Man is there anything you can't find on the internet?

Man is there anything you can’t find on the internet?

The most innovative award (from me) had to go to Open Story from Finland.  The concept of the series is that schoolchildren entered a contest by writing open-ended stories.  The best were produced for air with a call for viewer ideas on how to complete the story.  We only saw the beginning but I’m rooting for poor Jimi to learn how to deal with his alcoholic mom and find happiness.  Also, I think I wrote a very very similar story when I was 14.

There were also your fair share of documentary programs about very unique children:  kids with autism (which gave a great view of the autism spectrum), the story of two brothers one of which is confined to a wheelchair with a degenerative disease and a show about boys who believe they should have been girls.

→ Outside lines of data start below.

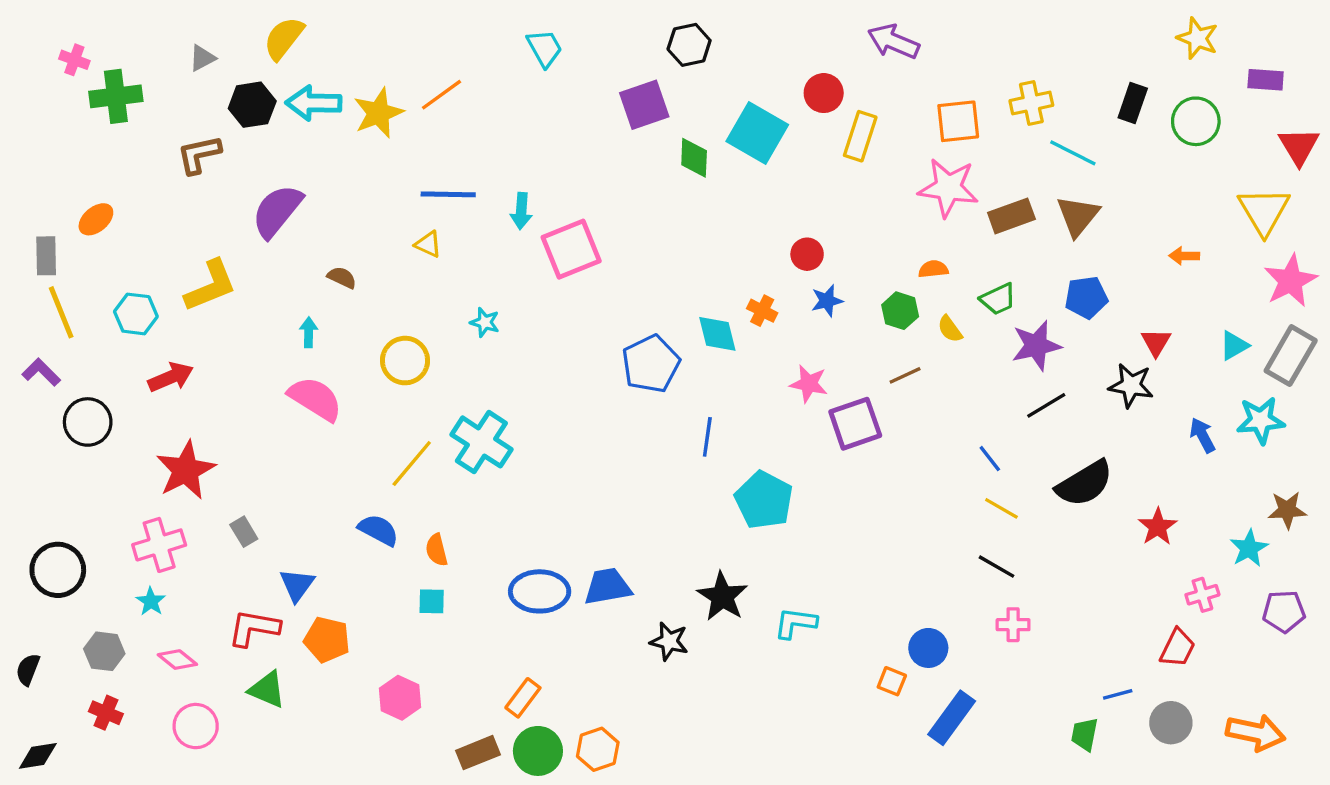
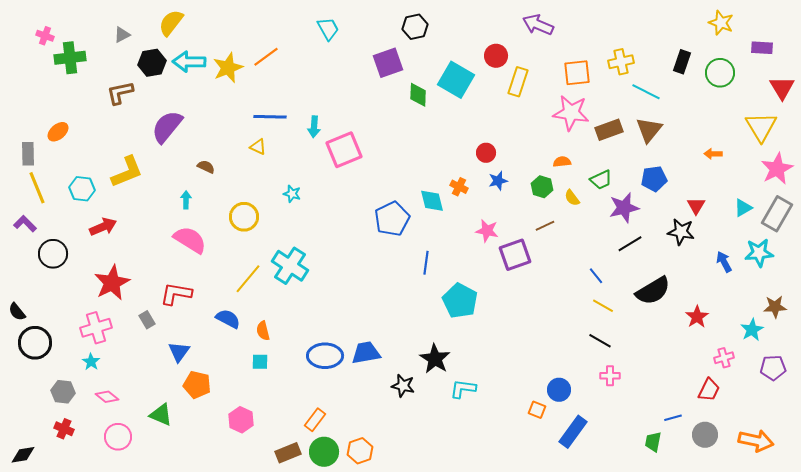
cyan L-shape: (795, 623) -> (463, 389), moved
red L-shape: (254, 628) -> (176, 294), moved
black semicircle: (28, 670) -> (17, 312), moved, turned -60

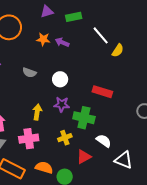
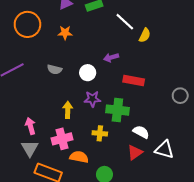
purple arrow: (62, 42) -> (111, 57), moved, turned -32
yellow cross: (65, 138) -> (100, 133), turned 32
red triangle: (84, 157) -> (135, 152), moved
orange semicircle: (44, 168) -> (79, 157), moved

There was also the very controversial, bittersweet and sad Duck, Death and the Tulip from Germany which I thought was really beautiful and others thought was inappropriate.  But you should check out Dade Hayes’ article on this from the New York Times


All in all it was a day of great programming, great company and I’m not gonna lie, my fair share of candy.

Main Takeaway: I wrote a note that says our capitalism stifles us.  How very socialist of me.  These entries definitely brought home how we in the US tend to play it safe and many of our shows have a greater desire to tackle toy shelves than they do tough issues.  There’s nothing wrong with that but I think our kids could handle some meatier content if everyone weren’t so afraid of offending everyone else.

Personal Takeaway:  I so want to be on that pirate show.  Think they take thirty-something contestants who are as short as kids?

Yo ho a pirate’s life for me!

Inappropriate Takeaway:  David said Prix Jeunesse submissions are like beer.  Some are more full-bodied and some are lighter.  And not all of them are for everyone.  Mmm…beer.